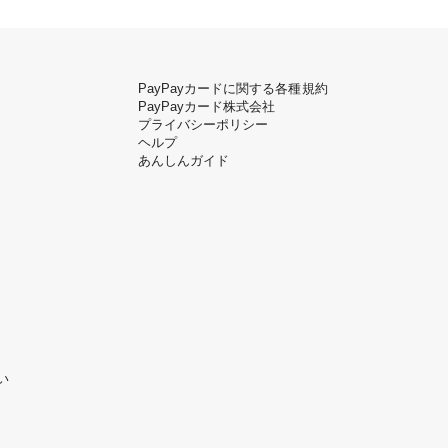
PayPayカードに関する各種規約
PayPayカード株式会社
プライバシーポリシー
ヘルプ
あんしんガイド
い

==

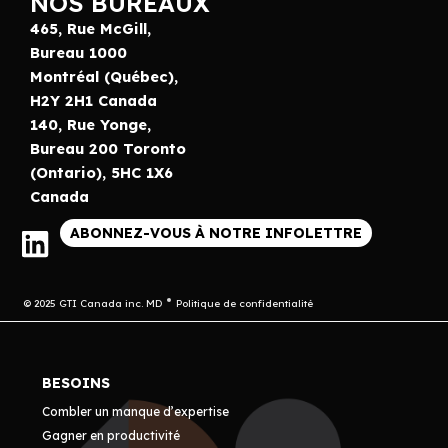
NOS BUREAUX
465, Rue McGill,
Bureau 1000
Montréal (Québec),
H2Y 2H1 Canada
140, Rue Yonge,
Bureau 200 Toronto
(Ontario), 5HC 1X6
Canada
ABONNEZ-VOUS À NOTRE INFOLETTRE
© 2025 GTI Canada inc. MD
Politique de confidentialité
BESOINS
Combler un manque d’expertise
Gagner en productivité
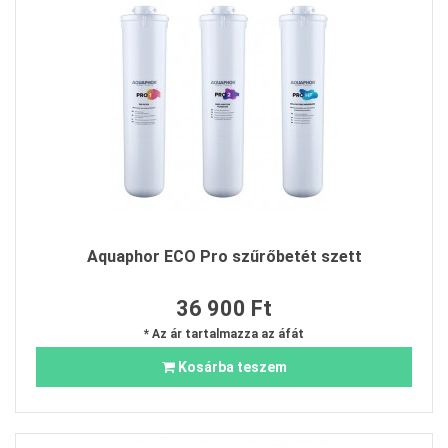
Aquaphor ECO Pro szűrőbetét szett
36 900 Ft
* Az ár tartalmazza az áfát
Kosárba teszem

* * *

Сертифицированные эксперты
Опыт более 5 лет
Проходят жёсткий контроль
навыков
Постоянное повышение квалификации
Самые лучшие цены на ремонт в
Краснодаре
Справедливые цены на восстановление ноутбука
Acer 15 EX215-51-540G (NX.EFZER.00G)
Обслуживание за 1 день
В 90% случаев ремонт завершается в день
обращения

= Required action =
The lines above starting at the one that holds "Gagner en productivité" and ending at the one that holds "Kosárba teszem" are to be written out exactly, ends included, and no pictures are to be copied.

= Answer space =
Gagner en productivité
Aquaphor ECO Pro szűrőbetét szett
36 900 Ft
* Az ár tartalmazza az áfát
Kosárba teszem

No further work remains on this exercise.